The Ministry of Defence's absolute ban on homosexuals in the armed forces could not be stigmatised as irrational even when its interference with the human rights of those affected was taken into account. The jurisdiction to decide whether the policy breached the European Convention of Human Rights lay with the European Court of Human Rights at Strasbourg. The Equal Treatment Directive was directed to gender discrimination and not to discrimination against sexual orientation.

The Court of Appeal dismissed appeals by four applicants from the Queen's Bench Divisional Court's decision (Law Report, 8 June) that the Ministry of Defence's policy to discharge homosexuals from the armed forces was lawful.

The existing policy that homosexual orientation should be an absolute bar to membership of the armed forces was upheld by House of Commons Select Committee in 1991. The ministry's reasons for the policy related to morale and unit effectiveness, the role of the services as guardian of recruits under 18 and the requirement of communal living. The policy was currently under review.

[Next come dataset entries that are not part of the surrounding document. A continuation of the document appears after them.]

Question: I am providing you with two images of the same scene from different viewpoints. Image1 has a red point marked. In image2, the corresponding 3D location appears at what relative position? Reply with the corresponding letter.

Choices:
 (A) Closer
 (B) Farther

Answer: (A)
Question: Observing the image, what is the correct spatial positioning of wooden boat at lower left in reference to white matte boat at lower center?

The applicants, three men and one woman, were discharged under the policy between November 1994 and January 1995. They challenged the lawfulness of their discharge on the grounds that the policy was irrational and in breach of the right to respect for private life under article 8 of the European Convention on Human Rights and was contrary to the Equal Treatment Directive 76/207/EEC.

David Pannick QC and Peter Duffy (Bindmans); David Pannick QC and Ramby de Mello (Tyndallwoods, Birmingham); David Pannick QC and John Bowers (Wansbroughs Willey Hargrave, Sheffield); Laura Cox QC, Jonathan Cooper and Stephanie Harrison (Tyndallwoods, Birmingham) for the applicants; Stephen Richards, James Eadie and Andrew Tabachnik (Treasury Solicitor) for the Defence Secretary.

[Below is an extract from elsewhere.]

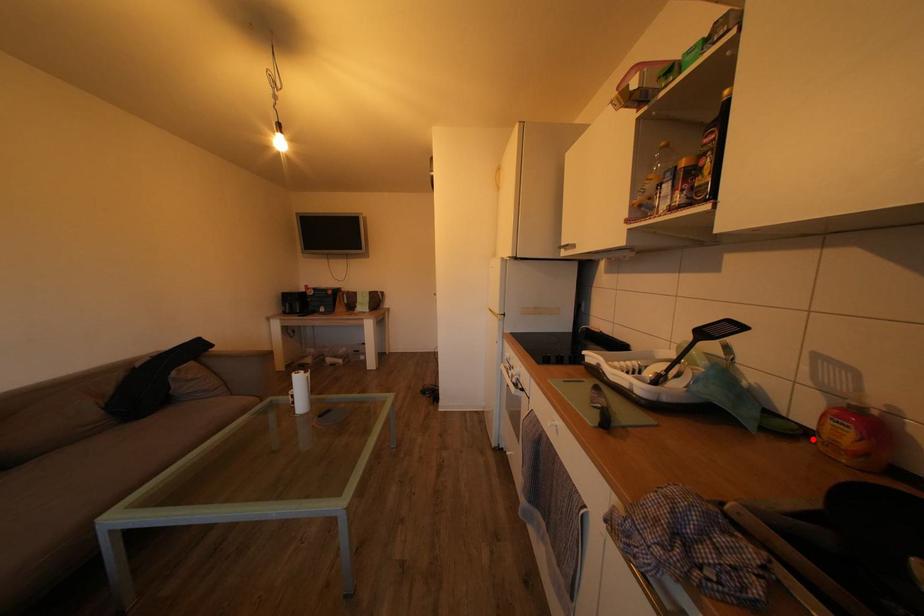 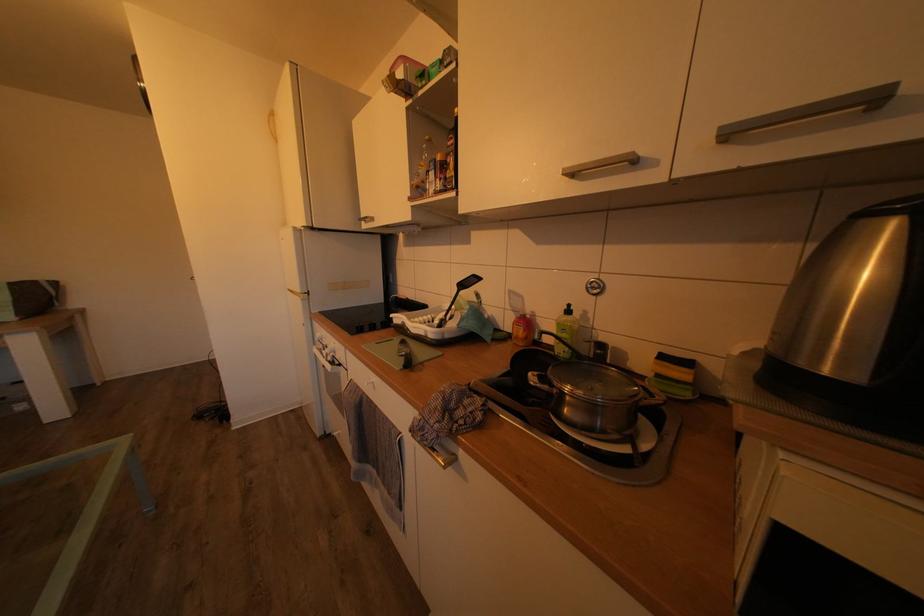 The point at the highlighted location is marked in the first image. Where is the corresponding point in the second image?

(517, 342)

Sir Thomas Bingham MR said that there had been a discernible trend in the United Kingdom towards greater understanding and greater tolerance of homosexuals by heterosexuals. Outside the United Kingdom, opinion had not stood still. Very few Nato countries barred homosexuals from their armed forces. In 1992-93, Australia, New Zealand and Canada relaxed their ban on homosexuals in their armed services. The progressive development and refinement of public and professional opinion at home and abroad was an important feature. A belief which represented unquestioned orthodoxy in year X might have become questionable by year Y and unsustainable by year Z. The lawfulness of the applicants' discharge fell to be judged as at the end of 1994.

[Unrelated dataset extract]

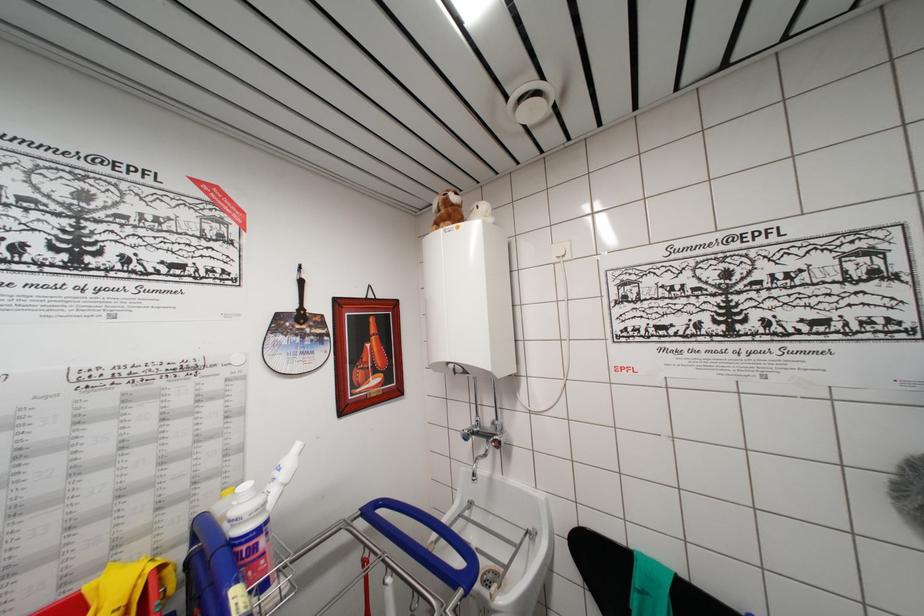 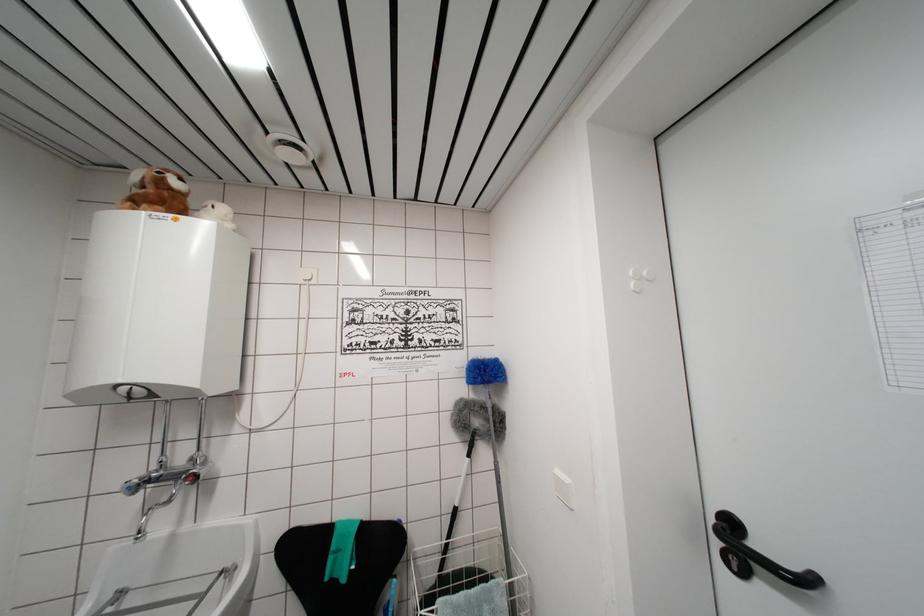 Locate, in the second image, the point that corresponds to (x=468, y=440) in the first image.

(132, 493)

When judging whether a decision was unreasonable in the sense that it was beyond the range of responses open to a reasonable decision-maker, the human rights context was important. The test for irrationality was sufficiently flexible to cover all situations. The present cases concerned innate qualities of a very personal kind. The decisions had had a profound effect on the applicants' careers and prospects. The applicants' rights as human beings were very much in issue.

It was not the constitutional role of the court to regulate the conditions of service in the armed forces, nor had it the expertise to do so. But it had the constitutional role and duty of ensuring that the rights of citizens were not abused by the unlawful exercise of executive power. While the court must properly defer to the expertise of responsible decision- makers, it must not shrink from its fundamental duty to do right to all manner of people.

The existing policy could not be stigmatised as irrational at the time when the applicants were discharged. It was supported by both Houses of Parliament. The threshold of irrationality was a high one. It was not crossed in this case. The relevance of the Convention was as background to the complaint about irrationality. The responsibility for deciding issues under the Convention lay with the European Court of Human Rights.

There was nothing in the Equal Treatment Directive which suggested that the problems of discrimination on grounds of sexual orientation were addressed. It was directed to banning unacceptable behaviour in the workplace and not to regulating employment policy in relation to sexual orientation. The appeals were dismissed.

Lord Justice Henry and Lord Justice Thorpe concurred.